Lo tengo muy claro, lo tengo por escrito
n un testamento vital, yo no quiero ir a un centro de estos, no quiero ir a un
desguace apartado, no quiero mantenerme
vivo sin saber que estoy vivo, no quiero ir a comer un día a la semana
con mis familiares, no quiero que me
quiten mi cervecita diaria, mi café
negro ni mi libertad de movimientos, no quiero que me impidan marcharme voluntariamente cuando yo lo
decida, no quiero sentarme al borde de
una cama solitaria y olvidada esperando que la “parca” se digne llevarme con
ella y librarme de esta cárcel en la que
estaré encerrado por el único delito de haberme
convertido en una carga social, o por no valerme por mí mismo. No quiero
ser un vegetal, al que se riega sin darme ni siquiera cuenta de que me están regando.
Quiero que en su momento, cuando no
pueda valerme por mi mismo, o cuando me pase algo peor, que mis
neuronas no sean capaces de mantener
el recuerdo y me empiece a consumir en
el patio del olvido, alguien se encargue de proporcionarme los “cuidados paliativos”,
o como se quiera llamar, para evitarme esa lenta agonía que no va a conducir a nada.

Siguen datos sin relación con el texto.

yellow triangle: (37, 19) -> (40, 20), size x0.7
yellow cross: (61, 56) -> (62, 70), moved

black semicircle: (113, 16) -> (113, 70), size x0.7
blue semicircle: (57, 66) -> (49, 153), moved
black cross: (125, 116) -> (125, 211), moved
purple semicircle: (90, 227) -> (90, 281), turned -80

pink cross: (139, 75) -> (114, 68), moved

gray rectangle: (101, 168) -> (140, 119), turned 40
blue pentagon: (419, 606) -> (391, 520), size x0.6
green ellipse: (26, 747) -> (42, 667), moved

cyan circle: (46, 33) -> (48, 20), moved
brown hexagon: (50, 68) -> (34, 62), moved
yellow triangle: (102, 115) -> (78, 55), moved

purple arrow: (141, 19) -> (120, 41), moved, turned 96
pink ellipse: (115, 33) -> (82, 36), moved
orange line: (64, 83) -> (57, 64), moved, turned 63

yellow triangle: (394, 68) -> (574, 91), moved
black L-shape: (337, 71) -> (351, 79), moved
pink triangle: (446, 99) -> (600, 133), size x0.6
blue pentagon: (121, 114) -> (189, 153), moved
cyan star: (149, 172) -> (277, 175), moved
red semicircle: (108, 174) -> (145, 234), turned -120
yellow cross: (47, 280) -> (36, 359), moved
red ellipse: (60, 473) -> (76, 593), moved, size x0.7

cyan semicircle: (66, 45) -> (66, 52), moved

Debiera preguntarse a todas las
personas mayores, si desean seguir siendo objetos olvidados en edificios
apartados, o si por otra parte desearían coger su maleta vital y cruzar al
sitio del que nunca se regresa, y evidentemente respetar su voluntad. Entiendo
que haya quien quiere mantenerse en situaciones límites, pero también se de muchas
personas que piensan como yo y que tiene
derecho a que se tenga en cuenta su voluntad.